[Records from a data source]
- - - - - - -

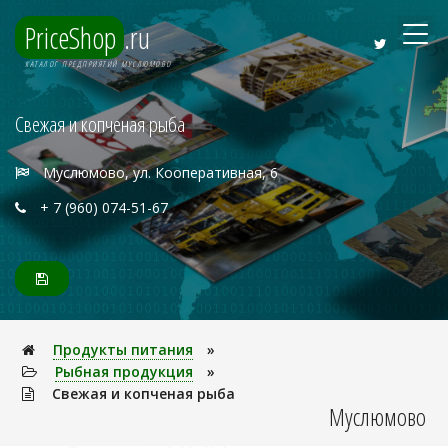
PriceShop
.ru
КАТАЛОГ ПРЕДПРИЯТИЙ МУСЛЮМОВО
Свежая и копченая рыба
Муслюмово, ул. Кооперативная, 6
+ 7 (960) 074-51-67
Продукты питания
»
Рыбная продукция
»
Свежая и копченая рыба
Муслюмово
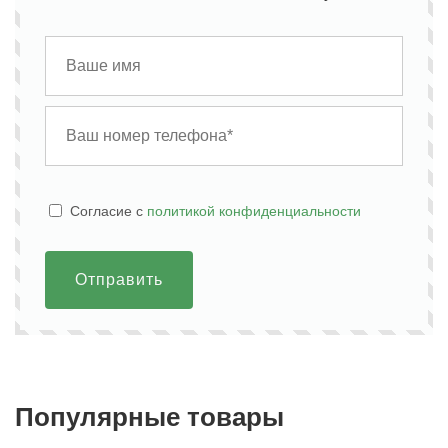
Cогласие с
политикой конфиденциальности
Отправить
Популярные товары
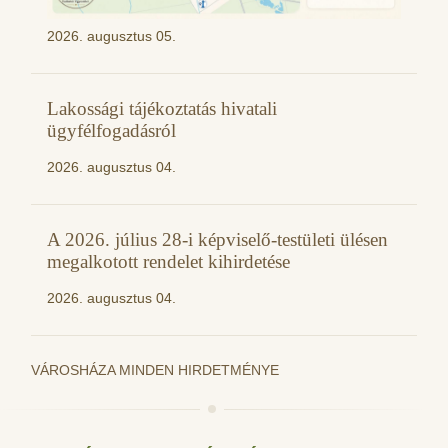
2026. augusztus 05.
Lakossági tájékoztatás hivatali
ügyfélfogadásról
2026. augusztus 04.
A 2026. július 28-i képviselő-testületi ülésen
megalkotott rendelet kihirdetése
2026. augusztus 04.
VÁROSHÁZA MINDEN HIRDETMÉNYE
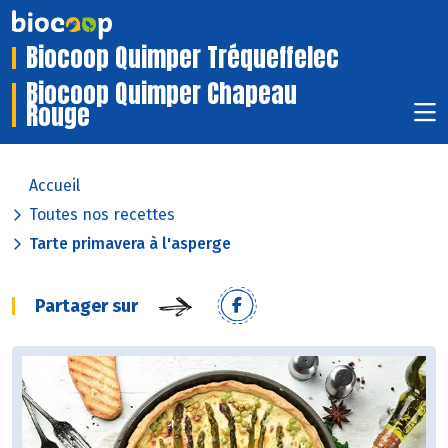
Biocoop Quimper Tréqueffelec
Biocoop Quimper Chapeau
Rouge
Accueil
Toutes nos recettes
Tarte primavera à l'asperge
Partager sur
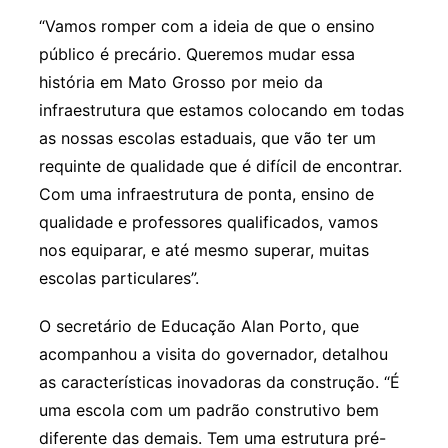
“Vamos romper com a ideia de que o ensino
público é precário. Queremos mudar essa
história em Mato Grosso por meio da
infraestrutura que estamos colocando em todas
as nossas escolas estaduais, que vão ter um
requinte de qualidade que é difícil de encontrar.
Com uma infraestrutura de ponta, ensino de
qualidade e professores qualificados, vamos
nos equiparar, e até mesmo superar, muitas
escolas particulares”.
O secretário de Educação Alan Porto, que
acompanhou a visita do governador, detalhou
as características inovadoras da construção. “É
uma escola com um padrão construtivo bem
diferente das demais. Tem uma estrutura pré-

- - - - - - -

▶ **What to produce**
Skip every picture and return the lines above from the top through the one that contains "acompanhou a visita do governador, detalhou".

▶ **Result of the task**
PriceShop
.ru
КАТАЛОГ ПРЕДПРИЯТИЙ МУСЛЮМОВО
Свежая и копченая рыба
Муслюмово, ул. Кооперативная, 6
+ 7 (960) 074-51-67
Продукты питания
»
Рыбная продукция
»
Свежая и копченая рыба
Муслюмово
Cогласие с
политикой конфиденциальности
Отправить
Популярные товары
2026. augusztus 05.
Lakossági tájékoztatás hivatali
ügyfélfogadásról
2026. augusztus 04.
A 2026. július 28-i képviselő-testületi ülésen
megalkotott rendelet kihirdetése
2026. augusztus 04.
VÁROSHÁZA MINDEN HIRDETMÉNYE
Biocoop Quimper Tréqueffelec
Biocoop Quimper Chapeau
Rouge
Accueil
Toutes nos recettes
Tarte primavera à l'asperge
Partager sur
“Vamos romper com a ideia de que o ensino
público é precário. Queremos mudar essa
história em Mato Grosso por meio da
infraestrutura que estamos colocando em todas
as nossas escolas estaduais, que vão ter um
requinte de qualidade que é difícil de encontrar.
Com uma infraestrutura de ponta, ensino de
qualidade e professores qualificados, vamos
nos equiparar, e até mesmo superar, muitas
escolas particulares”.
O secretário de Educação Alan Porto, que
acompanhou a visita do governador, detalhou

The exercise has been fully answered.